Ma ora, doveva mostrarsi addolorato. Domani pomeriggio sarebbe andato dall’ anziana madre, accudita dalla badante Angelika, la piccola ucraina, bella come il sole. Gambe lunghe, seni liberi che si indurivano quando sornione si strusciava fingendo di abbracciare la madre.
Finalmente poteva rifinire il suo progetto. Morta Angela, fra qualche tempo, avrebbe portato madre e badante nella sua casa, e poi chissà!
Il giorno del funerale riuscì persino a piangere di compassione per se stesso più che per la moglie odiata. E tutti intorno a consolarlo e a dirgli di liberarsi di Kira, pericolosa, anche all’ Asl lo avevano consigliato!
Ma lui giustificava Kira, con la scusa dei cuccioli ancora da allattare.
Si ricordò tardi, di Kira in quel giorno, tra il funerale e il caffè offerto dagli amici che lo compiangevano e la visita a sua madre. L’ anziana donna aveva appreso del decesso della nuora, quasi con lo stesso sollievo del figlio. Non erano mai andate d’ accordo. Angela non accettava critiche, né consigli. Dura e saccente, però – doveva riconoscerlo- la sua casa brillava! Uno specchio, che rifletteva solo lei. Da tempo l’ anziana si era rifiutata di recarsi a casa del figlio, e Angela non si ricordava mai di lei.
Enrico ricordò esaltato la mano – non respinta- che aveva posato sulla spalla di Angelika. La curva del suo fianco gli sembrò si appoggiasse complice, procurandogli un brivido di piacere, quando si chinò, per baciare la madre, relegata nella carrozzella.

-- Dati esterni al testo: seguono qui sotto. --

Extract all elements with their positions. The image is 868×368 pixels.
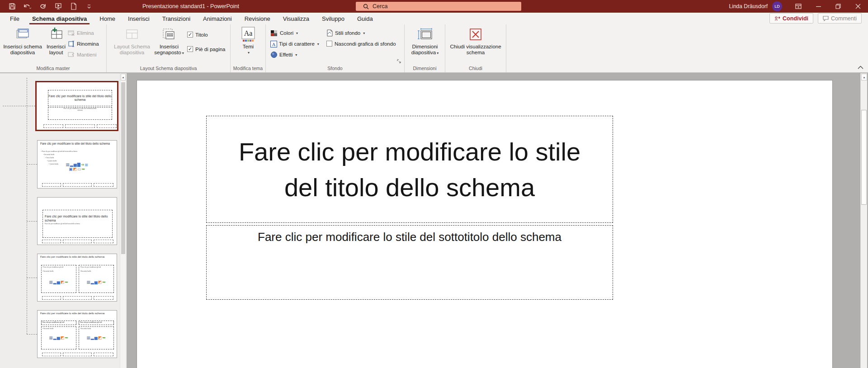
minimize-button[interactable] <box>808 0 828 13</box>
scrollbar-thumb[interactable] <box>121 82 125 254</box>
tab-inserisci[interactable]: Inserisci <box>122 13 156 24</box>
title-bar: Presentazione standard1 - PowerPoint Cer… <box>0 0 868 13</box>
avatar[interactable]: LD <box>772 1 782 11</box>
subtitle-placeholder[interactable]: Fare clic per modificare lo stile del so… <box>206 225 613 300</box>
undo-icon[interactable] <box>21 1 34 12</box>
group-layout-schema: Layout Schema diapositiva Inserisci segn… <box>107 24 231 72</box>
checkbox-icon: ✓ <box>187 46 193 52</box>
redo-icon[interactable] <box>36 1 50 12</box>
thumbnail-layout-comparison[interactable]: Fare clic per modificare lo stile del ti… <box>37 310 117 358</box>
share-button[interactable]: Condividi <box>769 13 813 24</box>
footer-placeholder <box>97 124 117 128</box>
insert-layout-icon <box>49 26 63 42</box>
close-button[interactable] <box>848 0 868 13</box>
footer-checkbox[interactable]: ✓ Piè di pagina <box>187 46 226 52</box>
tab-transizioni[interactable]: Transizioni <box>156 13 197 24</box>
tab-revisione[interactable]: Revisione <box>238 13 277 24</box>
footer-placeholder <box>63 296 92 300</box>
footer-placeholder <box>42 296 61 300</box>
insert-layout-button[interactable]: Inserisci layout <box>44 26 68 56</box>
insert-slide-master-icon <box>15 26 30 42</box>
tree-line <box>27 278 37 278</box>
tab-sviluppo[interactable]: Sviluppo <box>316 13 351 24</box>
slide-thumbnail-panel: Fare clic per modificare lo stile del ti… <box>0 73 127 368</box>
insert-slide-master-button[interactable]: Inserisci schema diapositiva <box>1 26 44 56</box>
thumbnail-scrollbar[interactable]: ▲ <box>120 73 126 368</box>
insert-placeholder-button[interactable]: Inserisci segnaposto▾ <box>154 26 184 56</box>
footer-placeholder <box>94 240 113 243</box>
footer-placeholder <box>42 353 61 356</box>
restore-button[interactable] <box>828 0 848 13</box>
customize-qat-icon[interactable] <box>82 1 96 12</box>
group-dimensioni: Dimensioni diapositiva▾ Dimensioni <box>405 24 445 72</box>
scroll-up-arrow[interactable]: ▲ <box>121 74 126 80</box>
theme-effects-button[interactable]: Effetti▾ <box>270 51 297 59</box>
user-name[interactable]: Linda Dräusdorf <box>729 3 768 9</box>
close-master-view-button[interactable]: Chiudi visualizzazione schema <box>448 26 503 56</box>
slide-editing-canvas: Fare clic per modificare lo stile del ti… <box>127 73 860 368</box>
footer-placeholder <box>94 296 113 300</box>
collapse-ribbon-icon[interactable] <box>855 64 865 71</box>
background-styles-button[interactable]: Stili sfondo▾ <box>326 29 365 37</box>
search-icon <box>363 4 369 9</box>
tab-home[interactable]: Home <box>93 13 122 24</box>
share-icon <box>774 15 780 21</box>
tab-schema-diapositiva[interactable]: Schema diapositiva <box>26 13 93 24</box>
slideshow-icon[interactable] <box>52 1 65 12</box>
hide-background-graphics-checkbox[interactable]: Nascondi grafica di sfondo <box>326 41 396 47</box>
master-layout-icon <box>125 26 139 42</box>
footer-placeholder <box>42 240 61 243</box>
slide-size-button[interactable]: Dimensioni diapositiva▾ <box>407 26 443 56</box>
tab-visualizza[interactable]: Visualizza <box>277 13 316 24</box>
footer-placeholder <box>43 124 63 128</box>
rename-icon <box>68 41 75 47</box>
group-label: Chiudi <box>445 66 506 71</box>
dialog-launcher-icon[interactable] <box>397 59 402 64</box>
title-placeholder-text: Fare clic per modificare lo stile del ti… <box>207 134 613 205</box>
slide-master-surface[interactable]: Fare clic per modificare lo stile del ti… <box>137 80 833 368</box>
thumbnail-layout-content[interactable]: Fare clic per modificare lo stile del ti… <box>37 140 117 189</box>
preserve-button: Mantieni <box>68 51 96 59</box>
thumb-title: Fare clic per modificare lo stile del ti… <box>40 255 114 259</box>
comments-button[interactable]: Commenti <box>818 13 862 24</box>
tab-file[interactable]: File <box>4 13 26 24</box>
subtitle-placeholder-text: Fare clic per modificare lo stile del so… <box>207 230 613 244</box>
window-title: Presentazione standard1 - PowerPoint <box>142 0 239 13</box>
delete-button: Elimina <box>68 29 94 37</box>
footer-placeholder <box>63 183 92 187</box>
tree-line <box>27 334 37 335</box>
footer-placeholder <box>42 183 61 187</box>
tab-guida[interactable]: Guida <box>351 13 379 24</box>
group-sfondo: Colori▾ A Tipi di carattere▾ Effetti▾ <box>266 24 405 72</box>
thumbnail-layout-two-content[interactable]: Fare clic per modificare lo stile del ti… <box>37 254 117 302</box>
ribbon: Inserisci schema diapositiva Inserisci l… <box>0 24 868 73</box>
group-label: Layout Schema diapositiva <box>107 66 230 71</box>
theme-colors-button[interactable]: Colori▾ <box>270 29 298 37</box>
thumbnail-layout-title[interactable]: Fare clic per modificare lo stile del ti… <box>37 197 117 245</box>
footer-placeholder <box>94 183 113 187</box>
preserve-icon <box>68 52 75 58</box>
scrollbar-thumb[interactable] <box>861 110 867 205</box>
group-modifica-master: Inserisci schema diapositiva Inserisci l… <box>0 24 107 72</box>
canvas-scrollbar[interactable]: ▲ <box>860 73 867 368</box>
group-label: Modifica tema <box>231 66 265 71</box>
title-placeholder[interactable]: Fare clic per modificare lo stile del ti… <box>206 116 613 223</box>
footer-placeholder <box>94 353 113 356</box>
themes-button[interactable]: Aa Temi ▾ <box>232 26 264 56</box>
search-input[interactable]: Cerca <box>356 2 521 11</box>
new-file-icon[interactable] <box>67 1 80 12</box>
ribbon-display-options-icon[interactable] <box>788 0 808 13</box>
theme-fonts-button[interactable]: A Tipi di carattere▾ <box>270 40 319 48</box>
group-modifica-tema: Aa Temi ▾ Modifica tema <box>231 24 266 72</box>
theme-colors-icon <box>270 30 278 37</box>
save-icon[interactable] <box>5 1 19 12</box>
rename-button[interactable]: Rinomina <box>68 40 99 48</box>
title-checkbox[interactable]: ✓ Titolo <box>187 32 208 38</box>
scroll-up-arrow[interactable]: ▲ <box>861 74 867 80</box>
thumb-subtitle: Fare clic per modificare lo stile del so… <box>63 108 98 111</box>
tab-animazioni[interactable]: Animazioni <box>197 13 238 24</box>
thumbnail-slide-master[interactable]: Fare clic per modificare lo stile del ti… <box>35 81 118 131</box>
search-placeholder: Cerca <box>373 3 387 9</box>
content-icons: ▦▂▅▇➔◼ ▣◩▭➥ <box>38 162 117 171</box>
footer-placeholder <box>63 240 92 243</box>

Forse, la vita nuova stava già cominciando!
Cercando di non fischiettare felice -doveva salvare le apparenze- Enrico aprì la porta dello sgabuzzino. Kira era sdraiata e due cuccioli stavano succhiando. Non vide il terzo, ma sentì il suo acutissimo guaì to, quando entrando, lo calpestò.
Poi chinandosi per raccoglierlo, all’ improvviso, gli mancò il respiro!
Qualcosa lo aveva colpito, gettato in terra, afferrato per la gola. Senza poter urlare, sentì lo scricchiolio di ossa infrante, mentre le braccia annaspavano impotenti.
Non riusciva più a respirare e a staccare l’ enorme testa di Kira, che premeva e beveva il suo sangue per difendere il proprio.
Quello del suo cucciolo calpestato, l’ amore più grande, istinto atavico potente, improvviso, più forte della paura e delle coccole interessate del suo padrone.
Enrico in un ultimo rantolo morì, vittima della sua diabolica macchinazione.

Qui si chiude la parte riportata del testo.